What is needed: Return exactly the lines of the records below, starting at the line that contains "сканированные." and ending at the line that contains "Наши контакты в", with both of those lines kept.
===
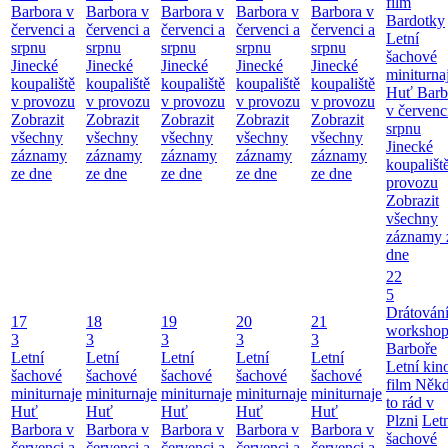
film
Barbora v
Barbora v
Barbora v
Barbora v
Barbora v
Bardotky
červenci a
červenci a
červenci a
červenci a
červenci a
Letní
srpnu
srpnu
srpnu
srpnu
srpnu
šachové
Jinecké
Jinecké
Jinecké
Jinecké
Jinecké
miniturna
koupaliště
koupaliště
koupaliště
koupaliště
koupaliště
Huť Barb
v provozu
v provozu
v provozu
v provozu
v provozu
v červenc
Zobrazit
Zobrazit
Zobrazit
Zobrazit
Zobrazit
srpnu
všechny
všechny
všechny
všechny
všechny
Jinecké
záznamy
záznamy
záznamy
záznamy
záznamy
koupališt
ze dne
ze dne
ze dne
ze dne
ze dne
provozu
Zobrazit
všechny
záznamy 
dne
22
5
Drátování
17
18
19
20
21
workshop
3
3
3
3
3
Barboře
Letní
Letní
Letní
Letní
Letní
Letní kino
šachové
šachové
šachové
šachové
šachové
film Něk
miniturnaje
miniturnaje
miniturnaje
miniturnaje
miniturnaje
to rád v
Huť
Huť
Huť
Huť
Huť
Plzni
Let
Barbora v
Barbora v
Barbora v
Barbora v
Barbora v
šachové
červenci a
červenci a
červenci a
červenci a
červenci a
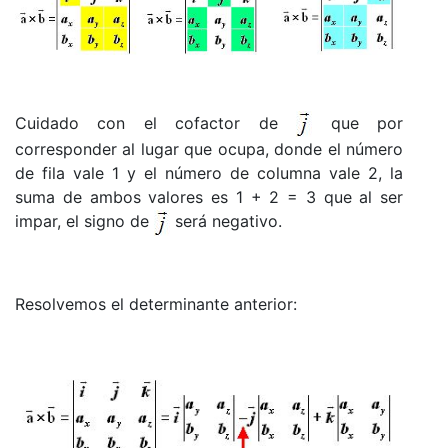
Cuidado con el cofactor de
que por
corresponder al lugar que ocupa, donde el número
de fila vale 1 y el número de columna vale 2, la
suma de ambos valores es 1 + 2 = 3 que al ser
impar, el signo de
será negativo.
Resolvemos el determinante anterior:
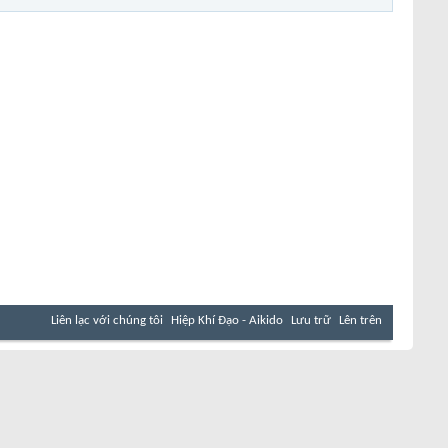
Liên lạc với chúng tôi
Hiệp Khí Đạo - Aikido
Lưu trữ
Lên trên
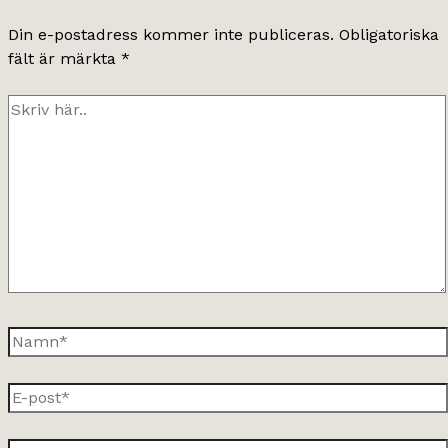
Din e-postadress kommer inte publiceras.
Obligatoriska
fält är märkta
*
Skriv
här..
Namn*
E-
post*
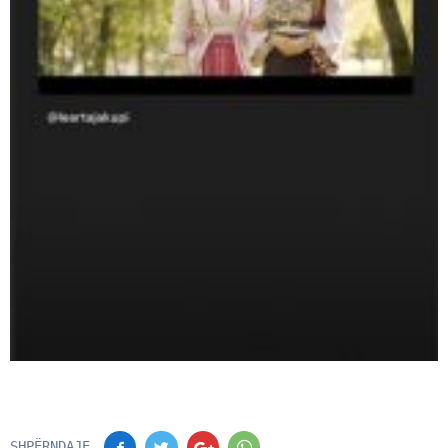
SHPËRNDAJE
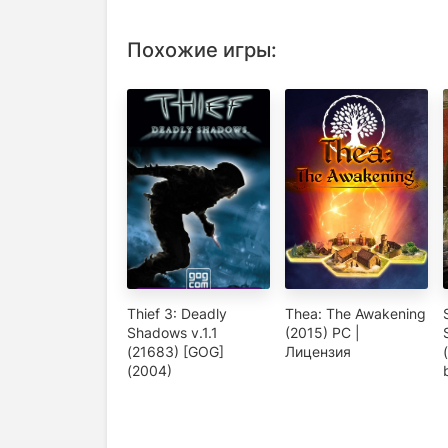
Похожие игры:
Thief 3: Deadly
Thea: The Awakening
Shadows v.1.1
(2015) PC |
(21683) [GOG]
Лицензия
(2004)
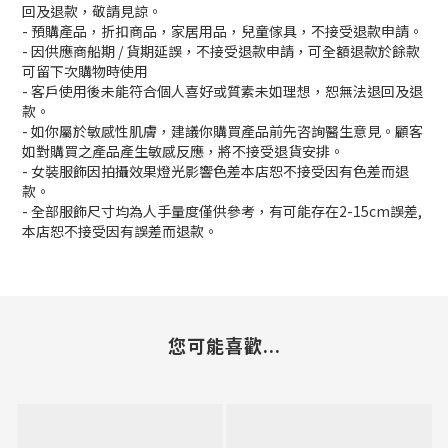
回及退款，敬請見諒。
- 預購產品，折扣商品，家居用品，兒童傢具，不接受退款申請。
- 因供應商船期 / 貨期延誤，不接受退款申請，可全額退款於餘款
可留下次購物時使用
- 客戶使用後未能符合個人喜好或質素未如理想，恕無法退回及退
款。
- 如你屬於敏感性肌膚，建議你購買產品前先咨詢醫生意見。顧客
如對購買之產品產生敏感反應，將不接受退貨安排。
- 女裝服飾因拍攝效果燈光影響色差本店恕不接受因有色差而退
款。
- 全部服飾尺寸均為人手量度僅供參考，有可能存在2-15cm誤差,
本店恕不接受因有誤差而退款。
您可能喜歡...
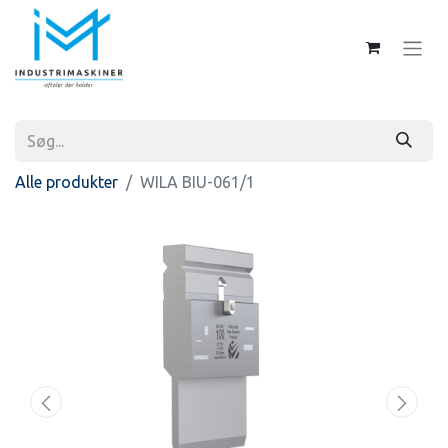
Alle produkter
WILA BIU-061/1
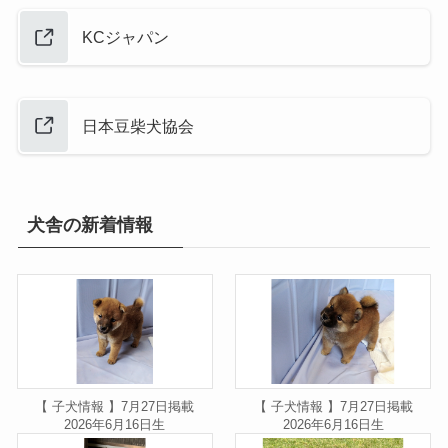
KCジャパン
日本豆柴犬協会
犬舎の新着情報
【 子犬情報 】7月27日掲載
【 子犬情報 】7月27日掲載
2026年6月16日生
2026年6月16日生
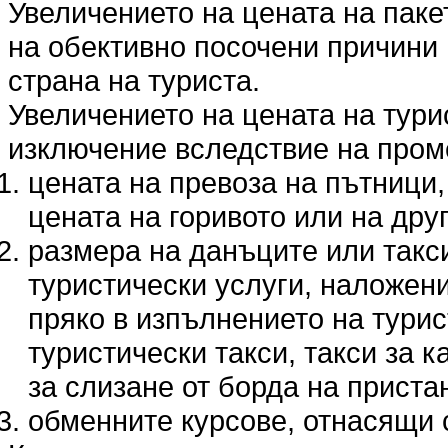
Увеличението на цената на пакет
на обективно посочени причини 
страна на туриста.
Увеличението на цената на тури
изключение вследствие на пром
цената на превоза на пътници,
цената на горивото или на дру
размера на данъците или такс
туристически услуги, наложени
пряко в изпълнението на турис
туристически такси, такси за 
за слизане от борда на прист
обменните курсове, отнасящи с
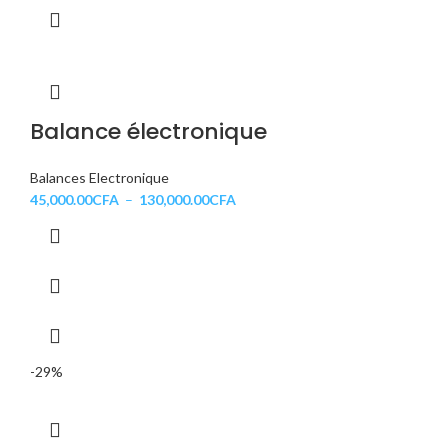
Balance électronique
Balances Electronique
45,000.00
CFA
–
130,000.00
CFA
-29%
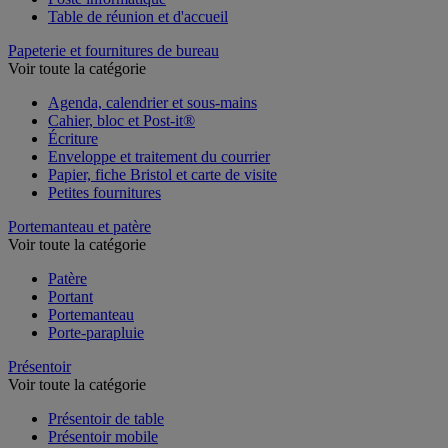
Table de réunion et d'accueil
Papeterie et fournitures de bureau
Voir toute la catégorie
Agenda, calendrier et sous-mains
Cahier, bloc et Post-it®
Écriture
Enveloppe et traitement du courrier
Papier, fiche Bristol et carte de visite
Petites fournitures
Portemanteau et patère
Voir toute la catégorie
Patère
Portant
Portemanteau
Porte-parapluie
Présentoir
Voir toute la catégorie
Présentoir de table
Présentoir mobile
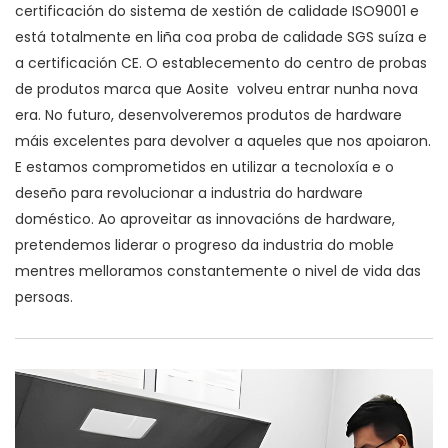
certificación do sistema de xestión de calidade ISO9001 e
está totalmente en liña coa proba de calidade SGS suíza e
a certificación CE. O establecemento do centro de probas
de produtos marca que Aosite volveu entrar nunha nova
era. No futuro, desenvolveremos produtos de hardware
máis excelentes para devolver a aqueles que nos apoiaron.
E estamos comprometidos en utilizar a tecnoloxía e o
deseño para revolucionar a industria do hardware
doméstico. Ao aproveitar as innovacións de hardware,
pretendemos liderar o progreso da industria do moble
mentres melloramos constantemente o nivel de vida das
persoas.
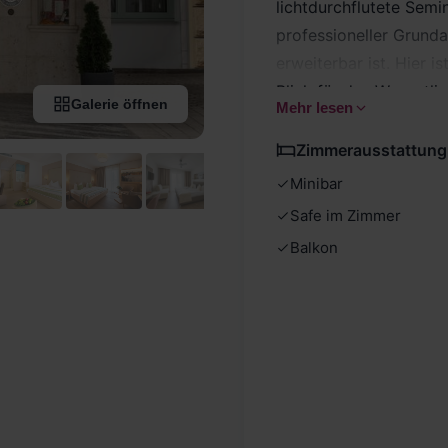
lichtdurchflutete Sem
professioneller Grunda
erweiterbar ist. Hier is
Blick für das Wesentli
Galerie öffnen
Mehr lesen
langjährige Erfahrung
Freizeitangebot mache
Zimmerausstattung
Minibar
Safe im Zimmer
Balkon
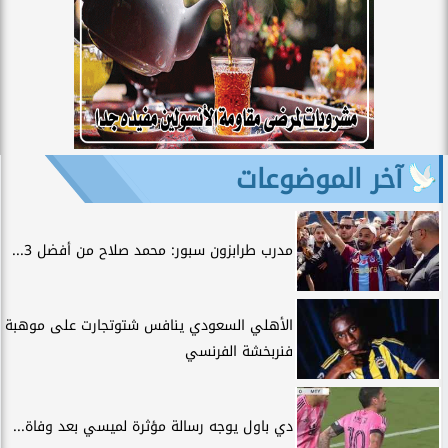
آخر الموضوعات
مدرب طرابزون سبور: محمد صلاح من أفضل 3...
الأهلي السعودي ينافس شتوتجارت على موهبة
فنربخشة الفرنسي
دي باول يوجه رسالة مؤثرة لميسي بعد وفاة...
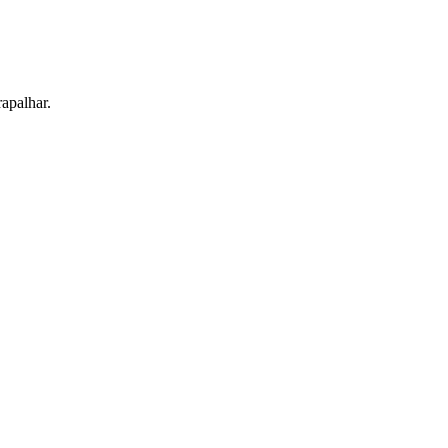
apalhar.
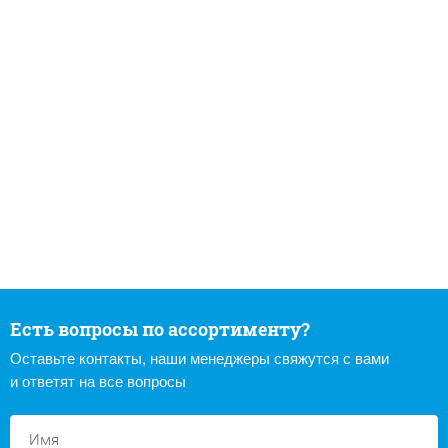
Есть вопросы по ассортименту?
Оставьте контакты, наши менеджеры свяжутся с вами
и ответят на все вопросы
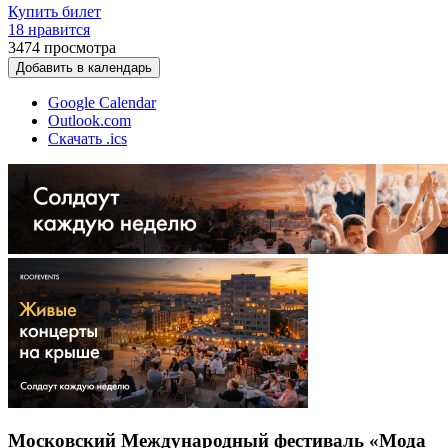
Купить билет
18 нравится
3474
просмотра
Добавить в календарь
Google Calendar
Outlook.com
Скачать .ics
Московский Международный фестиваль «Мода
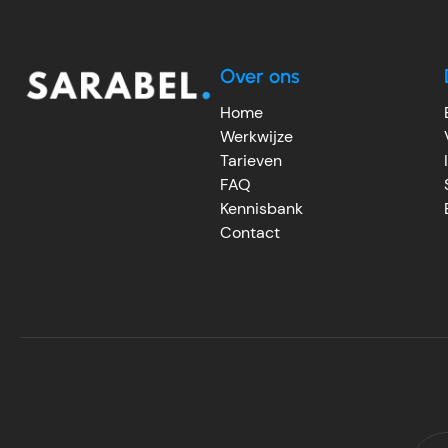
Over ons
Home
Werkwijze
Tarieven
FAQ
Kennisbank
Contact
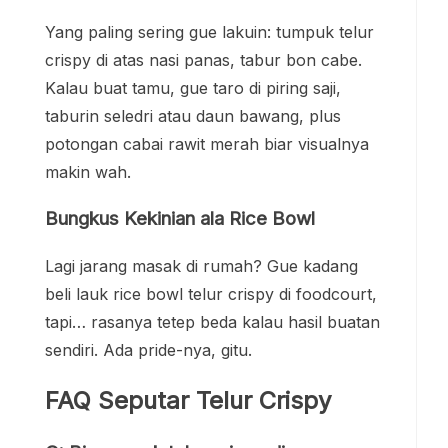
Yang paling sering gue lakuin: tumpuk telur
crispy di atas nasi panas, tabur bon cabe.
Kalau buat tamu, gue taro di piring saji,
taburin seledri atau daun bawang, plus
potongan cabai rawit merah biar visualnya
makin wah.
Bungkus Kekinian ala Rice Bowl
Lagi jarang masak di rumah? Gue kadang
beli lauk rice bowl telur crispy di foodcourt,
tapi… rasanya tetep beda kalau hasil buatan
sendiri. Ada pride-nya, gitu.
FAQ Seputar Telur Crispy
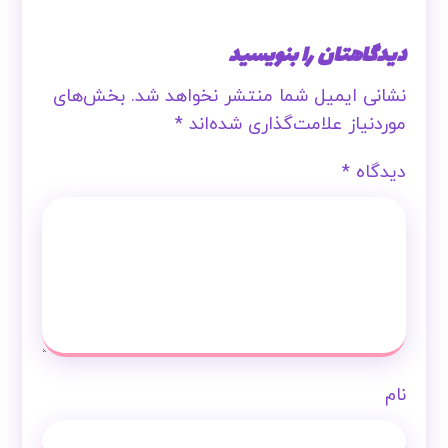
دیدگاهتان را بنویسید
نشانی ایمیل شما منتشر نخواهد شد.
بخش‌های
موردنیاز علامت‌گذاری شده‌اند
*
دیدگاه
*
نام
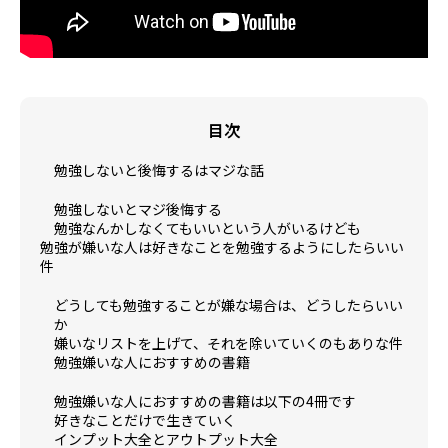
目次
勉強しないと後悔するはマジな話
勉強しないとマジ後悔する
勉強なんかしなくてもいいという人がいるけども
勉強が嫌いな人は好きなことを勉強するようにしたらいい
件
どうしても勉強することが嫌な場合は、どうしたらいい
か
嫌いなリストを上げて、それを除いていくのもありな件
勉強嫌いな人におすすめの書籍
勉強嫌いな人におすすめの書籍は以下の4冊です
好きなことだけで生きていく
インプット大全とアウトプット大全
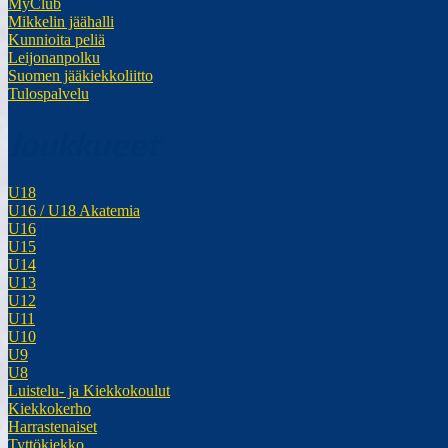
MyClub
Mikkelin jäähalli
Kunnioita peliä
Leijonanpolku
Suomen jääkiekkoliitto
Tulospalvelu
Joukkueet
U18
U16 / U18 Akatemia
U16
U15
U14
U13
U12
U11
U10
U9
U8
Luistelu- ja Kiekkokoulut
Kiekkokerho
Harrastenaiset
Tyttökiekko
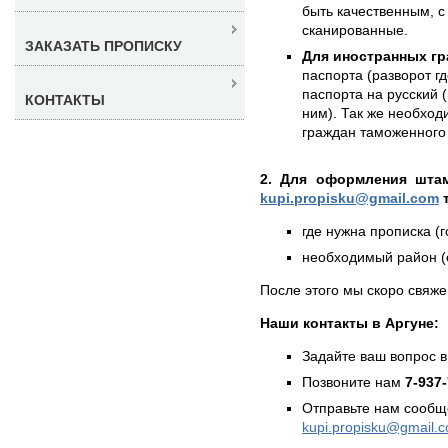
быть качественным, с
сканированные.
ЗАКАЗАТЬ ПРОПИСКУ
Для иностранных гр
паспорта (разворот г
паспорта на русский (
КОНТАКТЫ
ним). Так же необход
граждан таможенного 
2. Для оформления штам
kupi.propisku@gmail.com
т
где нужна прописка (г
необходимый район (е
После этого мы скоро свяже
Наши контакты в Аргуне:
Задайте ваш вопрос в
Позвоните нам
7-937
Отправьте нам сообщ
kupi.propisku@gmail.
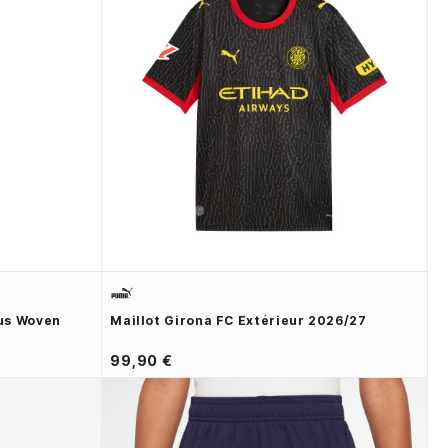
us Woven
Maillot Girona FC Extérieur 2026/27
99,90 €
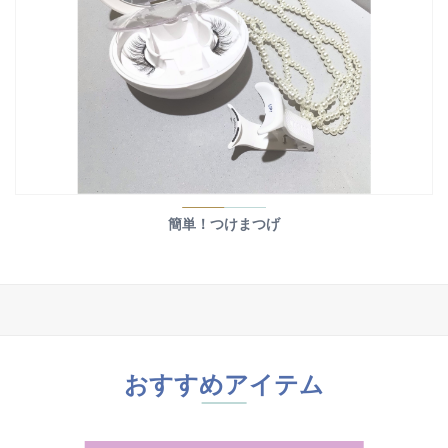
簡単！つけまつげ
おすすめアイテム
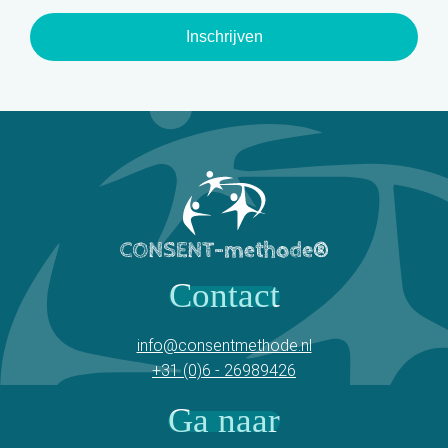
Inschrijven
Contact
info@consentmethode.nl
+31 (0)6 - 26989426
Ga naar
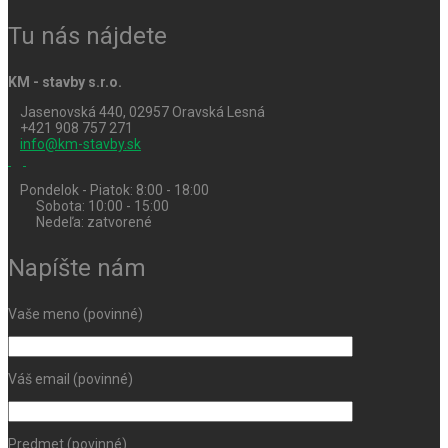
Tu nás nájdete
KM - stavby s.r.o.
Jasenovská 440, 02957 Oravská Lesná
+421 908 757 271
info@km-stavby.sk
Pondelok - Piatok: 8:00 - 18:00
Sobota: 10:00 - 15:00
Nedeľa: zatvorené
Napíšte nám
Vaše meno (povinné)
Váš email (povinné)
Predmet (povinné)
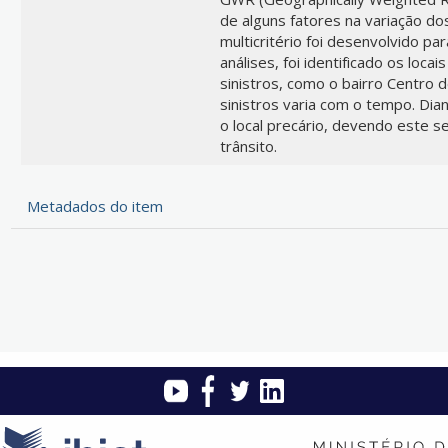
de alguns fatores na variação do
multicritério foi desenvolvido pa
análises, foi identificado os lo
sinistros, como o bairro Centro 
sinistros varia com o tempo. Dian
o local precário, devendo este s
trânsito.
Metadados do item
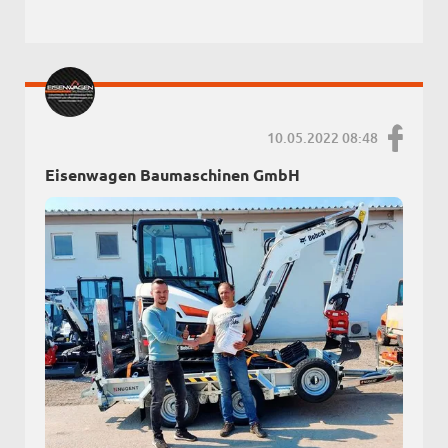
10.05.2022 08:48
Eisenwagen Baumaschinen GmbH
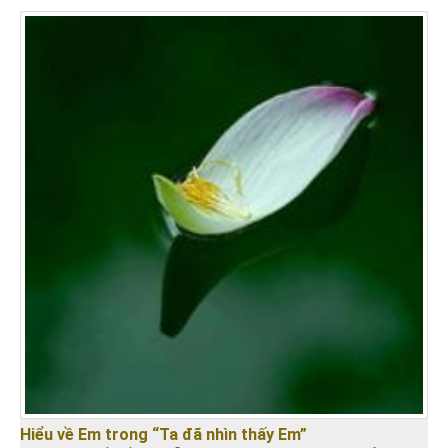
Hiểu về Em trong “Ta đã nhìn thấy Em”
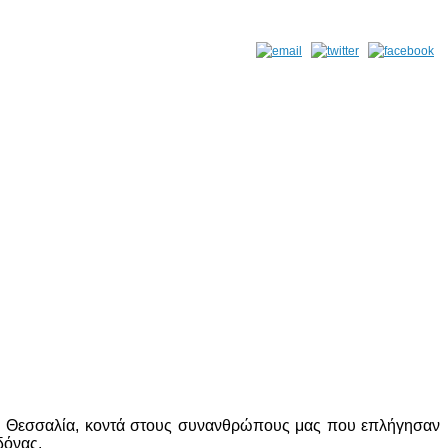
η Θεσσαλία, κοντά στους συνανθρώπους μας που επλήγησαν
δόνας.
===
Task response:
сканированные.
ЗАКАЗАТЬ ПРОПИСКУ
Для иностранных гр
паспорта (разворот г
паспорта на русский (
КОНТАКТЫ
ним). Так же необход
граждан таможенного 
2. Для оформления штам
kupi.propisku@gmail.com
т
где нужна прописка (г
необходимый район (е
После этого мы скоро свяже
Наши контакты в Аргуне:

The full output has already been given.